Debt To Income Ratio Calculator Spreadsheet

Debt-to-Income Ratio Calculator

Introduction & Importance

Your debt-to-income ratio (DTI) is a crucial financial metric that measures the amount of debt you have compared to your income. Understanding your DTI can help you make informed decisions about your finances and plan for the future.

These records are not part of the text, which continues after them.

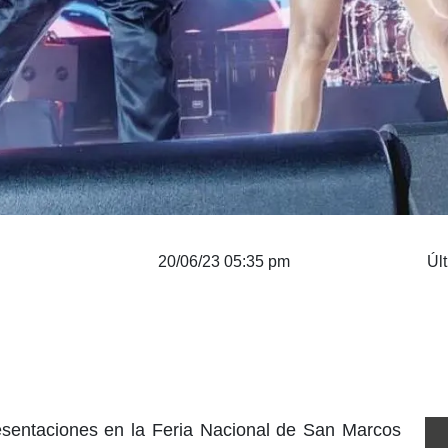
20/06/23 05:35 pm
Úl
sentaciones en la Feria Nacional de San Marcos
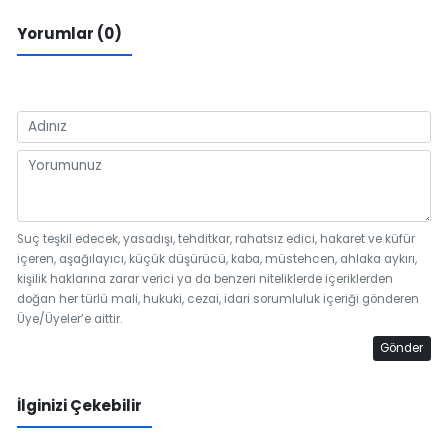
Yorumlar (0)
Suç teşkil edecek, yasadışı, tehditkar, rahatsız edici, hakaret ve küfür
içeren, aşağılayıcı, küçük düşürücü, kaba, müstehcen, ahlaka aykırı,
kişilik haklarına zarar verici ya da benzeri niteliklerde içeriklerden
doğan her türlü mali, hukuki, cezai, idari sorumluluk içeriği gönderen
Üye/Üyeler’e aittir.
Gönder
İlginizi Çekebilir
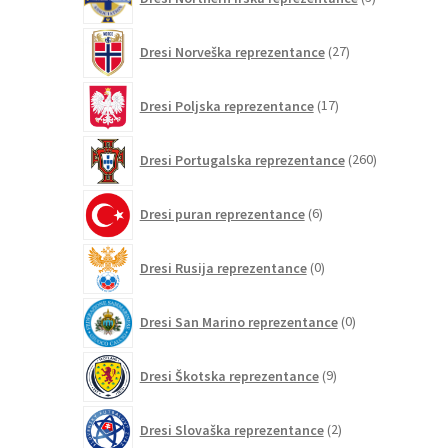
izdelki
27
Dresi Norveška reprezentance
27
izdelkov
17
Dresi Poljska reprezentance
17
izdelkov
260
Dresi Portugalska reprezentance
260
izdelkov
6
Dresi puran reprezentance
6
izdelkov
0
Dresi Rusija reprezentance
0
izdelkov
0
Dresi San Marino reprezentance
0
izdelkov
9
Dresi Škotska reprezentance
9
izdelkov
2
Dresi Slovaška reprezentance
2
izdelka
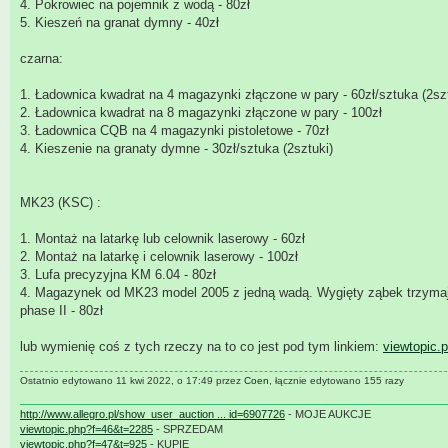
4. Pokrowiec na pojemnik z wodą - 80zł
5. Kieszeń na granat dymny - 40zł
czarna:
1. Ładownica kwadrat na 4 magazynki złączone w pary - 60zł/sztuka (2szt
2. Ładownica kwadrat na 8 magazynki złączone w pary - 100zł
3. Ładownica CQB na 4 magazynki pistoletowe - 70zł
4. Kieszenie na granaty dymne - 30zł/sztuka (2sztuki)
MK23 (KSC) :
1. Montaż na latarkę lub celownik laserowy - 60zł
2. Montaż na latarkę i celownik laserowy - 100zł
3. Lufa precyzyjna KM 6.04 - 80zł
4. Magazynek od MK23 model 2005 z jedną wadą. Wygięty ząbek trzymając
phase II - 80zł
lub wymienię coś z tych rzeczy na to co jest pod tym linkiem:
viewtopic.
Ostatnio edytowano 11 kwi 2022, o 17:49 przez
Coen
, łącznie edytowano 155 razy
http://www.allegro.pl/show_user_auction ... id=6907726
- MOJE AUKCJE
viewtopic.php?f=46&t=2285
- SPRZEDAM
viewtopic.php?f=47&t=925
- KUPIE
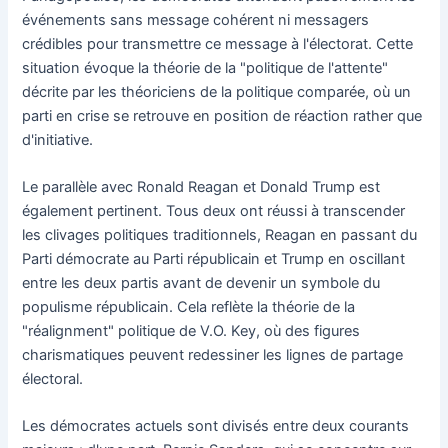
événements sans message cohérent ni messagers
crédibles pour transmettre ce message à l'électorat. Cette
situation évoque la théorie de la "politique de l'attente"
décrite par les théoriciens de la politique comparée, où un
parti en crise se retrouve en position de réaction rather que
d'initiative.
Le parallèle avec Ronald Reagan et Donald Trump est
également pertinent. Tous deux ont réussi à transcender
les clivages politiques traditionnels, Reagan en passant du
Parti démocrate au Parti républicain et Trump en oscillant
entre les deux partis avant de devenir un symbole du
populisme républicain. Cela reflète la théorie de la
"réalignment" politique de V.O. Key, où des figures
charismatiques peuvent redessiner les lignes de partage
électoral.
Les démocrates actuels sont divisés entre deux courants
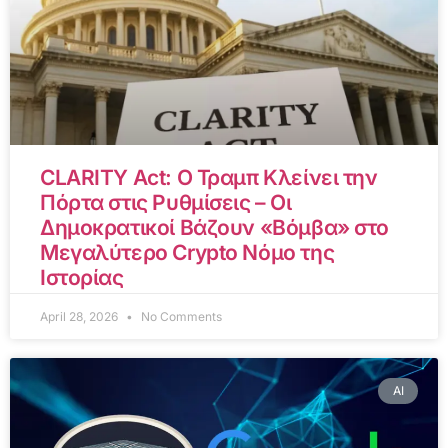
CLARITY Act: Ο Τραμπ Κλείνει την
Πόρτα στις Ρυθμίσεις – Οι
Δημοκρατικοί Βάζουν «Βόμβα» στο
Μεγαλύτερο Crypto Νόμο της
Ιστορίας
April 28, 2026
No Comments
AI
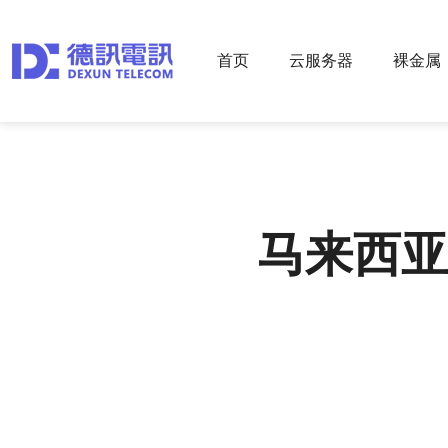
首页
云服务器
裸金属
马来西亚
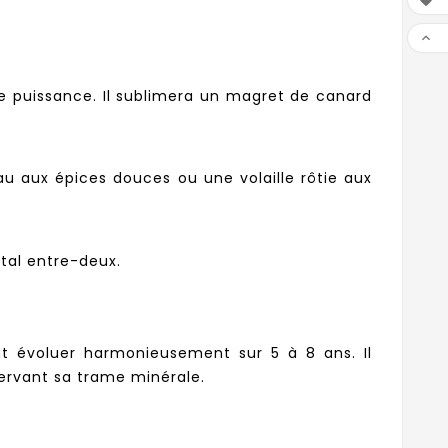


 puissance. Il sublimera un magret de canard
u aux épices douces ou une volaille rôtie aux
tal entre-deux.
nt évoluer harmonieusement sur 5 à 8 ans. Il
servant sa trame minérale.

How to Use This Calculator

  1. Enter your monthly income in the ‘Monthly Income’ field.
  2. Enter your total monthly debt in the ‘Total Monthly Debt’ field.
  3. Click the ‘Calculate’ button.

Formula & Methodology

Your DTI is calculated by dividing your total monthly debt by your gross monthly income, then multiplying by 100 to get a percentage:

DTI = (Total Monthly Debt / Gross Monthly Income) * 100

Real-World Examples

Example 1

John earns $5,000 per month and has $2,000 in monthly debt payments. His DTI is (2000 / 5000) * 100 = 40%.

Data & Statistics

Average DTI by Age Group (2020)
Age Group Average DTI
18-29 39.2%
DTI Limits for Mortgage Approval (2021)
Loan Type Maximum DTI
Conventional 43%

Expert Tips

  • Keep your DTI below 43% to qualify for most mortgages.
  • Consider paying down debt to improve your DTI and increase your financial flexibility.
  • Regularly review and update your DTI to stay on top of your financial health.

Interactive FAQ

What is a good debt-to-income ratio?

A good DTI is typically considered to be 36% or less. This means that no more than 36% of your gross monthly income should go towards paying your debts.

Understanding your debt-to-income ratio The importance of managing your debt-to-income ratio

For more information, see the CFPB’s guide on debt-to-income ratios.

Learn about consumer price index from the U.S. Bureau of Labor Statistics.